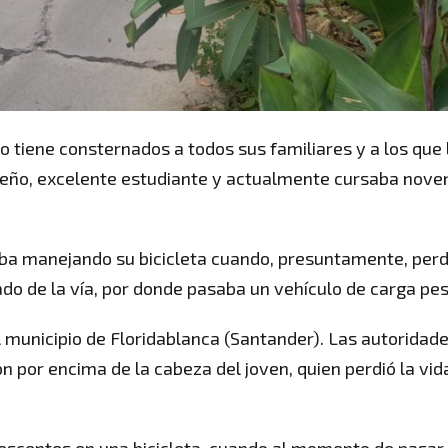
bo tiene consternados a todos sus familiares y a los que 
reño, excelente estudiante y actualmente cursaba nove
 iba manejando su bicicleta cuando, presuntamente, perd
do de la vía, por donde pasaba un vehículo de carga pe
el municipio de Floridablanca (Santander). Las autoridad
n por encima de la cabeza del joven, quien perdió la vid
lescentes en una bicicleta, cuando al momento de pasar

> What you should do: Set down exactly the lines of the material above from the one with "n por encima" through the end. Include both ends and nothing else.

> Completed exercise:
n por encima de la cabeza del joven, quien perdió la vid
lescentes en una bicicleta, cuando al momento de pasar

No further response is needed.